There is all the usual tendentious stuff about junk science and tabloid slogans.  They recycle the old “97% of scientists” myth that has been comprehensively rebutted.  But they come up with one point that perhaps justifies a response.  Author Will Grant suggests: Ask them this: “What’s worse, the majority of climate change scientists being wrong but we act anyway, or climate change deniers being wrong and we don’t?”

Well, Will, there is a powerful case that even if the IPCC is right, which looks increasingly unlikely, the actions which are proposed in response are futile, counter-productive and economically damaging.
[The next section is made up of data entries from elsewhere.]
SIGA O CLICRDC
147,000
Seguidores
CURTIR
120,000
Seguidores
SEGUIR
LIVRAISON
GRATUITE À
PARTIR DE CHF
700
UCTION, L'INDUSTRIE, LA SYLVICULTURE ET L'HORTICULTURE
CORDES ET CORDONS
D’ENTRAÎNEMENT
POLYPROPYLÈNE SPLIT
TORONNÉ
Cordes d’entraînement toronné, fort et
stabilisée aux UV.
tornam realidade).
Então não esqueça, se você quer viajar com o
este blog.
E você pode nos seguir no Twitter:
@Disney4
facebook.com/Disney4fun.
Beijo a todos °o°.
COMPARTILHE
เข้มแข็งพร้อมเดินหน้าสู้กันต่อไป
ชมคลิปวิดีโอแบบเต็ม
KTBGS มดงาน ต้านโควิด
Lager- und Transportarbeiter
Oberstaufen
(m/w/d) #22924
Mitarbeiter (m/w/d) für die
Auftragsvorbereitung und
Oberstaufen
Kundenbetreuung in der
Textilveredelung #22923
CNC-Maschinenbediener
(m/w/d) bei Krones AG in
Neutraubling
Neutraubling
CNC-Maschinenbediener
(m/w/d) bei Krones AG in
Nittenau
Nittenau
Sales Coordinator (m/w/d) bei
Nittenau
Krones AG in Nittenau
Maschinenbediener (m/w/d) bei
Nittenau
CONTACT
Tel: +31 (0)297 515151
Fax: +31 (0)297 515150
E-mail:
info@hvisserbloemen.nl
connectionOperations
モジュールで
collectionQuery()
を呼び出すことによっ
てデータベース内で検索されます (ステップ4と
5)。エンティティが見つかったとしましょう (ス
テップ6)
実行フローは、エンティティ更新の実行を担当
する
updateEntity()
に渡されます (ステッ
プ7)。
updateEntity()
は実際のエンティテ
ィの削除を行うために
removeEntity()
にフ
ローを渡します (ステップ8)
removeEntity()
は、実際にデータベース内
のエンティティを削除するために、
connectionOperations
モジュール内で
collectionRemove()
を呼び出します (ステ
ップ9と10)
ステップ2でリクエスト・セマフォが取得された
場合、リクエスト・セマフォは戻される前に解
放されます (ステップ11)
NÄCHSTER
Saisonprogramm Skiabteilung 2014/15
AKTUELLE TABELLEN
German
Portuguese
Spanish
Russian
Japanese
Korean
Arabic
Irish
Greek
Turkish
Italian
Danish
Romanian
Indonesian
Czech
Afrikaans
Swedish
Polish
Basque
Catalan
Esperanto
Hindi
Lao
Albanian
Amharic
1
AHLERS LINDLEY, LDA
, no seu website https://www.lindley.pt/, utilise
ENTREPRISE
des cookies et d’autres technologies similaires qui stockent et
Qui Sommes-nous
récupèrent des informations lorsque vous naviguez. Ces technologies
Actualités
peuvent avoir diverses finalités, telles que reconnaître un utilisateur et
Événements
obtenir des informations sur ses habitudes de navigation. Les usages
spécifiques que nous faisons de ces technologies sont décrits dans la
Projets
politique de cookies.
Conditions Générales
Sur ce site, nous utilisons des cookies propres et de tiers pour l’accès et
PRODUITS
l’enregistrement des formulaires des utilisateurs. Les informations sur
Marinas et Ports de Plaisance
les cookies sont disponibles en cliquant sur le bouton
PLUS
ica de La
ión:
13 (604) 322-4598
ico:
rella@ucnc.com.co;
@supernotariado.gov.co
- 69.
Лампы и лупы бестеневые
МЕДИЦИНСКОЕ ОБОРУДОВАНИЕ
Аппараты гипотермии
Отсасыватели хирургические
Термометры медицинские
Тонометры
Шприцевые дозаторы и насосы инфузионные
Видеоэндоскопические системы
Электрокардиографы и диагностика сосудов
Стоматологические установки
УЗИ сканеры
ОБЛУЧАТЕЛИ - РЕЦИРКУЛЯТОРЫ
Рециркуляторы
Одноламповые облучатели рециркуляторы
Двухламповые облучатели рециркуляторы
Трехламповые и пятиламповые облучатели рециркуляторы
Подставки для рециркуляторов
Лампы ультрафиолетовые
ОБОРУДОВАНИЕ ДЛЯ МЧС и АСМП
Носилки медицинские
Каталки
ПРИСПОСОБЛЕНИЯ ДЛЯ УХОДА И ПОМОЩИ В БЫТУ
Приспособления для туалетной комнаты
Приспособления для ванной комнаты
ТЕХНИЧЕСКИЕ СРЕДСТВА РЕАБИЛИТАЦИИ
This is for a variety of reasons.  Of course insurance is a good thing.  But if the premiums cost more than the risk involved, insurance makes no sense.  Now of course we have the Stern report – insisting that “the cost of inaction is greater than the cost of mitigation”, but the Stern report is shot through with schoolboy howlers that a first-year economics student could rip apart.  Most serious studies of the economic impact of climate change (even assuming there might be a problem) indicate that the costs of mitigation greatly exceed any realistic potential cost of inaction.

The other problem with (attempts at) mitigation is that it requires massive front-loaded investment, before confirmation of the problem has time to come through.  Apply discounted cash flow, and the effective cost in fifty or a hundred years time (when according to the orthodoxy we might need it) is astronomic.  That is why there is such a cogent case for a wait-and-see policy accompanied by adaptation as-and-when, rather than futile attempts at up-front mitigation.  This is the case so cogently put by Lord Lawson in his 2008 book “An Appeal to Reason”.

The next problem for Mr. Grant is that the “renewables” which are a large part of the “solution” proposed by the Warmists actually reduce emissions much less than widely believed, especially when you take account of inefficiencies in the necessary conventional back-up (run intermittently) and the layers of subsidy needed not only for land-owners and operators, but also to make an economic case for back-up run inefficiently.

In the UK, over-dependence on renewables is threatening security of supply, and forcing the government to contract with commercial enterprises which have diesel generators, to make those generators available as needed to fill in the gaps.  This is perversity on a grand scale — to reduce CO2 emissions, we are forced to depend on diesel generators!

Meantime there are reportedly 1200 new coal-fired power stations in the global pipeline. Emissions will continue rising for the foreseeable future no matter what we in the UK (or the EU) do.  And successive climate conferences utterly fail to find the Holy Grail of a global agreement.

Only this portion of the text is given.